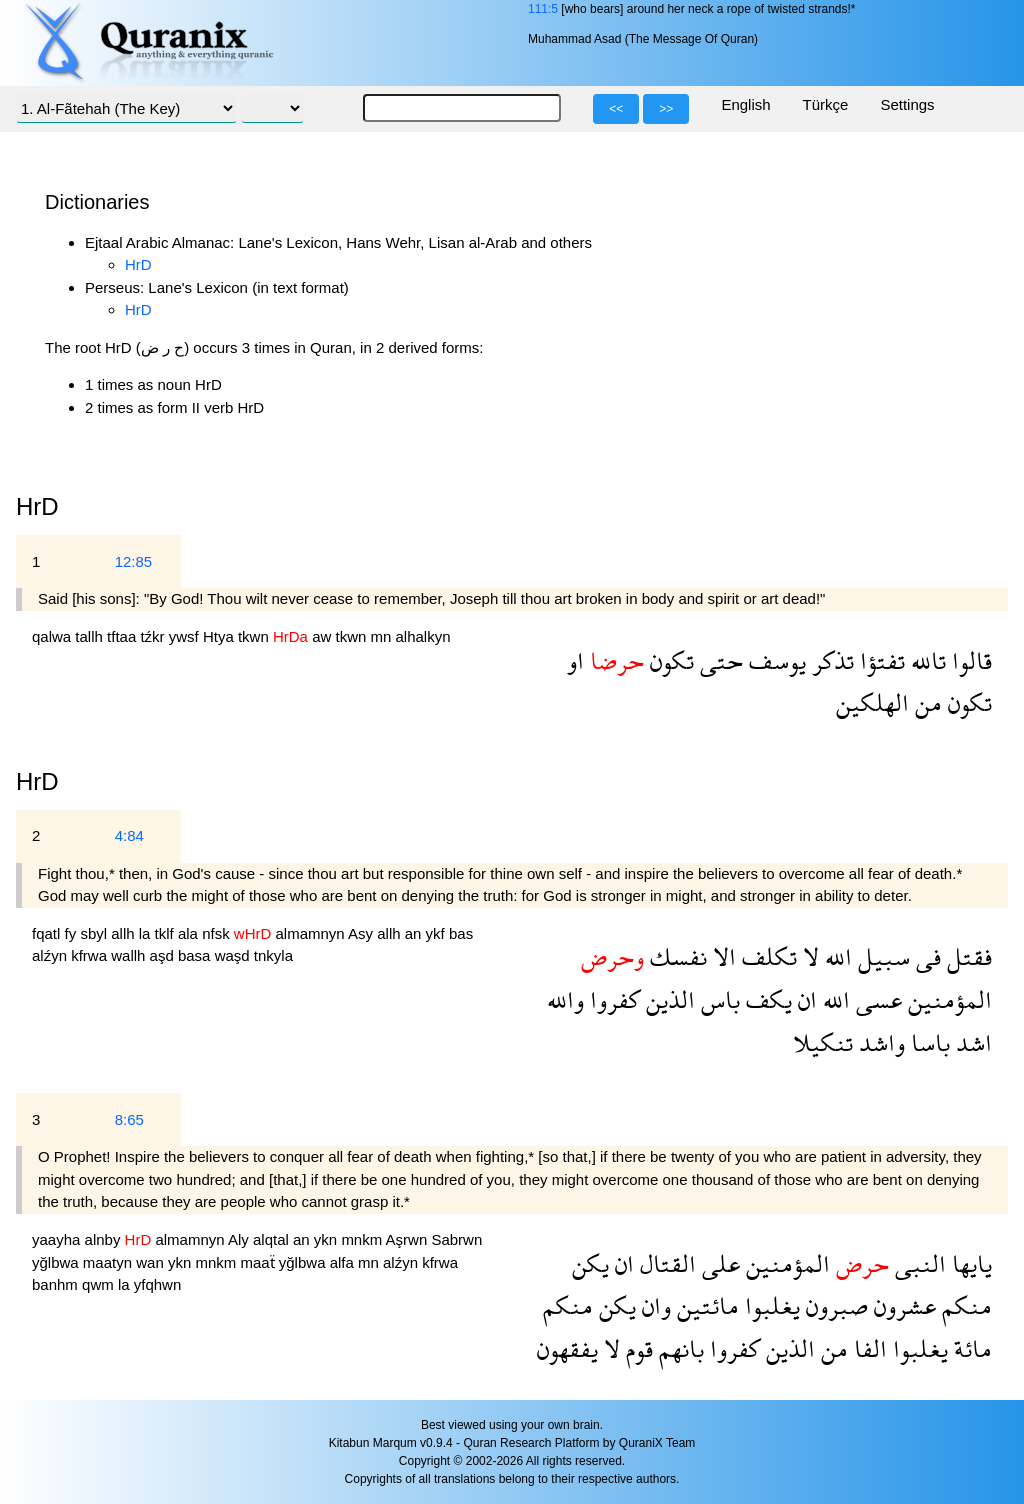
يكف (766, 999)
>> (666, 109)
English (745, 104)
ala (190, 933)
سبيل (881, 956)
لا (808, 956)
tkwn (255, 636)
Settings (907, 104)
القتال (665, 1263)
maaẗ (259, 1262)
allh (125, 933)
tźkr (154, 636)
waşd (234, 955)
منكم (964, 1305)
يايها (969, 1263)
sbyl (95, 933)
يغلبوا (769, 1305)
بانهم (678, 1348)
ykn (328, 1239)
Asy (362, 933)
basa (196, 955)
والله (565, 999)
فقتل (966, 956)
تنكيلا (823, 1042)
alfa (344, 1262)
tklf (166, 933)
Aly (240, 1239)
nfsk (218, 933)
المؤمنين (947, 999)
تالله (925, 660)
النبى (917, 1263)
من (925, 702)
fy (73, 933)
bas (461, 933)
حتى (718, 660)
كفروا (612, 999)
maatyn (109, 1262)
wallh (130, 955)
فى (925, 956)
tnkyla (273, 955)
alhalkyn (423, 636)
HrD (138, 264)
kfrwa (91, 955)
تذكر (830, 660)
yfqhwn (158, 1284)
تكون (669, 660)
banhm (57, 1284)
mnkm (363, 1239)
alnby (105, 1239)
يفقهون (567, 1348)
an (415, 933)
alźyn (51, 955)
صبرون (834, 1305)
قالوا (969, 660)
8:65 (129, 1119)
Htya (220, 636)
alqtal (273, 1239)
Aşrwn (409, 1239)
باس (717, 999)
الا (721, 956)
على (718, 1263)
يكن (590, 1263)
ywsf (186, 636)
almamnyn (311, 933)
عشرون (902, 1305)
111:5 (543, 9)
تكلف (766, 956)
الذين (667, 999)
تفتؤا (879, 660)
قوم (636, 1348)
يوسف (774, 660)
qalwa (53, 636)
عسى (876, 999)
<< (616, 109)
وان (653, 1305)
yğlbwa (57, 1262)
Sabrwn (456, 1239)
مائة (970, 1348)
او (575, 660)
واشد (879, 1042)
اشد (971, 1042)
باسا (927, 1042)
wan (152, 1262)
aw (323, 636)
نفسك (675, 956)
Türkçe (826, 104)
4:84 (129, 835)
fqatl (48, 933)
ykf (437, 933)
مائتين (705, 1305)
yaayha (58, 1239)
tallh (91, 636)
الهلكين (872, 702)
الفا (867, 1348)
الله (835, 956)
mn (382, 636)
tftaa (123, 636)
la (147, 933)
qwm (100, 1284)
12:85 (134, 561)
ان (804, 999)
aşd (164, 955)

-=-=-

- Your objective:
Would you retype the lines above from the one with "فى (925, 956)" down to the one with "Aşrwn (409, 1239)", word for word, both ends included and no other lines?

- Response area:
فى (925, 956)
tnkyla (273, 955)
alhalkyn (423, 636)
HrD (138, 264)
kfrwa (91, 955)
تذكر (830, 660)
yfqhwn (158, 1284)
تكون (669, 660)
banhm (57, 1284)
mnkm (363, 1239)
alnby (105, 1239)
يفقهون (567, 1348)
an (415, 933)
alźyn (51, 955)
صبرون (834, 1305)
قالوا (969, 660)
8:65 (129, 1119)
Htya (220, 636)
alqtal (273, 1239)
Aşrwn (409, 1239)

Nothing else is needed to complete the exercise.